****
Perasaan kacau dan gelisah terus meliputi otak dan napasnya. Baru dua menit lalu, ia bisa bernapas lega, menit selanjutnya muncul kembali kegelisahan yang mengusik ketenangan. Adi mengesak rambutnya berhadapan dengan cermin. Memandang wajah dan rambut basah yang mengganggu kepalanya. Acara mandi siang yang ia rencanakan dengan tenang akhirnya berakhir dengan ketidaknyamanan. Hatinya diliputi perasaan sakit. Lebih tepat sakit di ulu hati yang merambat sampai pergelangan tangan.
Walau ia mencoba tetap tenang, dirinya tetap manusia biasa yang takut ditinggalkan. Apa yang dia alami bersama Nadia beberapa akhir ini seperti mencoba mengubah keputusannya. Adi seperti orang gila yang terbakar cemburu karena hubungan dekat Nadia dengan pria lain, terutama itu dengan Raka.
Adi memang tidak mengenal pria itu dengan baik. Tapi sorot matanya menggambar bahwa Raka memandang Nadia lebih dari tatapan biasa. Itu tatapan lapar lengkap dengan rasa ingin memiliki.
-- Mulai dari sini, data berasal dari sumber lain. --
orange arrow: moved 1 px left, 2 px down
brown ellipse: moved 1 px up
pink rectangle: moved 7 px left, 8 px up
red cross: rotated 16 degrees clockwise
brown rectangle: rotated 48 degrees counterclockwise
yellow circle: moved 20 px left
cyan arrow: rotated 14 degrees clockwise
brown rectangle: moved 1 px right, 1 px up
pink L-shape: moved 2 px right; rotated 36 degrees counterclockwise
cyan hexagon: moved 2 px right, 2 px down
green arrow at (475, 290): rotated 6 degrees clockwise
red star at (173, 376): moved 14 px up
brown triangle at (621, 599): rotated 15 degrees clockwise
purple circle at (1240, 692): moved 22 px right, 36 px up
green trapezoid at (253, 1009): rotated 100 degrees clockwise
Persis seperti perasaan dirinya pada Nadia.
Adi menggosok wajahnya dengan handuk. Mengeringkan sisa air di alis. Lalu memandang lagi wajahnya. Ia menunduk mencari laci di nakas dekat cermin. Kemudian membuka laci undakan kedua.
Pria itu tersenyum menemukan sebuah kotak beludru berukuran kecil. Jantungnya sempat melompat dua centi dari asal dan membuat paru-parunya mengecil. Adi menahan nafas selama beberapa detik, sebelum membuka kotak beludru kecil itu. Cincin istimewa yang ia beli khusus untuk calon istrinya, Nadia Almeera Yusman.
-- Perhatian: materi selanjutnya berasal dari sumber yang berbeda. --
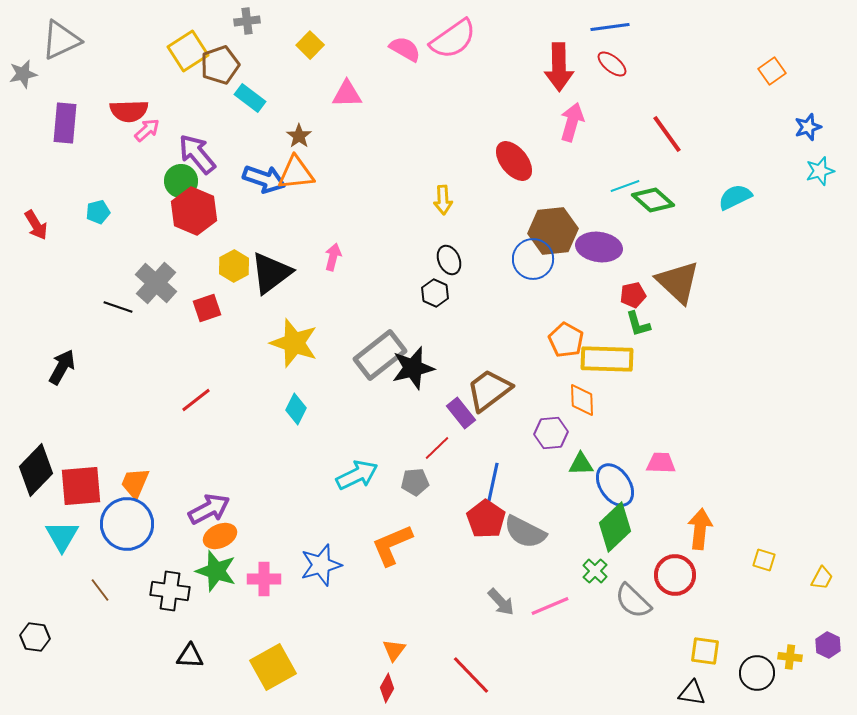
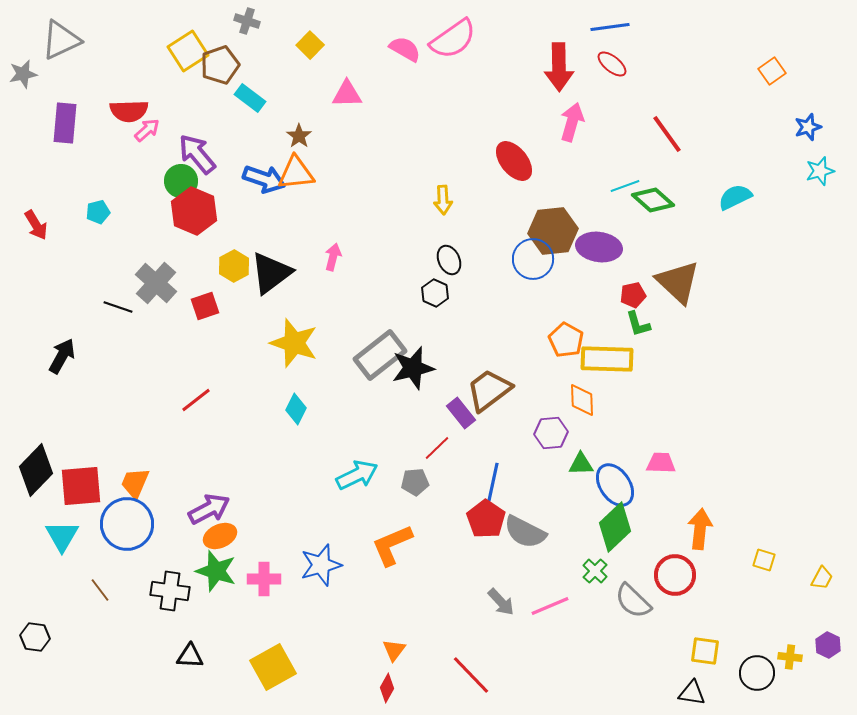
gray cross at (247, 21): rotated 25 degrees clockwise
red square at (207, 308): moved 2 px left, 2 px up
black arrow at (62, 367): moved 11 px up
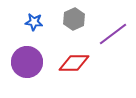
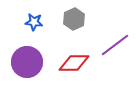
purple line: moved 2 px right, 11 px down
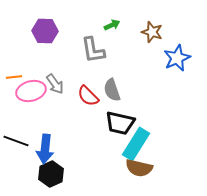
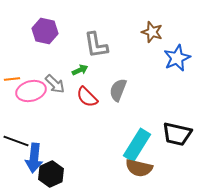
green arrow: moved 32 px left, 45 px down
purple hexagon: rotated 10 degrees clockwise
gray L-shape: moved 3 px right, 5 px up
orange line: moved 2 px left, 2 px down
gray arrow: rotated 10 degrees counterclockwise
gray semicircle: moved 6 px right; rotated 40 degrees clockwise
red semicircle: moved 1 px left, 1 px down
black trapezoid: moved 57 px right, 11 px down
cyan rectangle: moved 1 px right, 1 px down
blue arrow: moved 11 px left, 9 px down
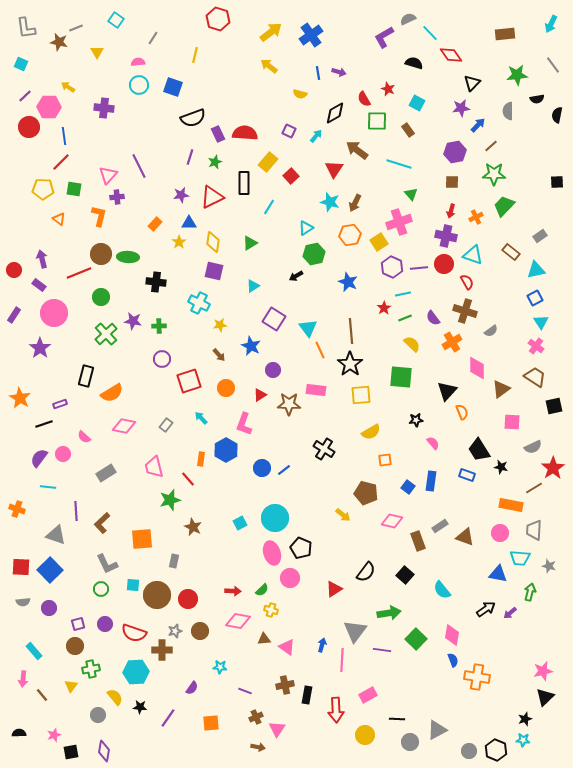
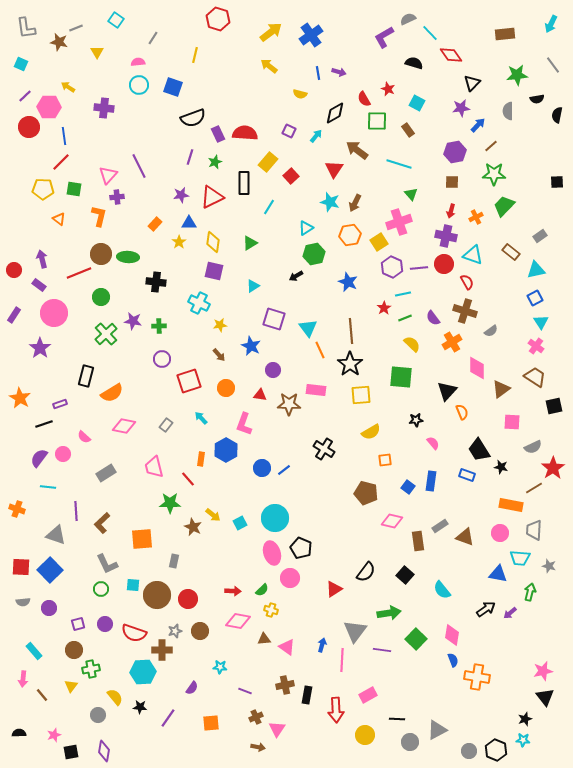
purple square at (274, 319): rotated 15 degrees counterclockwise
red triangle at (260, 395): rotated 40 degrees clockwise
green star at (170, 500): moved 3 px down; rotated 15 degrees clockwise
yellow arrow at (343, 515): moved 130 px left
brown rectangle at (418, 541): rotated 12 degrees clockwise
brown circle at (75, 646): moved 1 px left, 4 px down
cyan hexagon at (136, 672): moved 7 px right
black triangle at (545, 697): rotated 24 degrees counterclockwise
Dibalik perasaan cemburunya yang menggebu hampir menutup mata, Adi harus segera meresmikan hubungan mereka. Meski diam-diam dirinya menyiapkan semua keperluan, pergi kanan kiri mencari WO yang tepat untuk menghandle pernikahannya nanti. Yang terpenting adalah...perasannya yang harus mengikat perasaan Nadia juga.
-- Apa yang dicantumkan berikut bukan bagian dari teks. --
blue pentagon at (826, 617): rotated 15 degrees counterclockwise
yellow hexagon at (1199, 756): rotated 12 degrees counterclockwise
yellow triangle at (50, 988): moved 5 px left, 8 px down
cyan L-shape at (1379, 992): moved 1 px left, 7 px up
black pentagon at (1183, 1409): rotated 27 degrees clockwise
"Bismillah." gumamnya menggenggam erat kotak beludru merah merona itu. Kemudian melesakkannya ke dalam saku jaket yang sudah ia kenakan. Kalau timingnya tepat, ia harus berikan cincin itu pada Nadia.
****
Nadia membayar ojek online lalu berterimakasih setelah menerima uang kembalian. Ia memandang rumah dengan gerbang cukup tinggi dan halaman yang luas. Gadis itu melirik jam tangan di pergelangan kiri. Masih pukul setengah 11 siang. Masih ada waktu sebelum tengah hari. Kakinya gemetaran saat melangkah memasuki halaman rumah besar itu. Padahal sepanjang jalan, Nadia sudah menyiapkan banyak kosa kata yang akan ia katakan. Tapi semuanya mendadak buyar di langkah pertama Nadia menapaki teras rumah.
Otaknya yang kecil memberi respon berlebihan pada jantung. Nadia lagi-lagi menunda untuk mengetuk pintu atau menekan bel rumah. Ia tak berhenti berpikir ulang. Haruskah ia lakukan itu? Datang menemui Adi langsung di rumahnya. Dimana letak harga dirinya?
Nadia menghela nafas sampai akhirnya menekan bel rumah dua kali. Kurang dari dua menit, Nadia menyiapkan diri dengan kata-kata yang ia rangkai sebaik mungkin. Bisa saja nanti bukan Adi yang membuka pintunya.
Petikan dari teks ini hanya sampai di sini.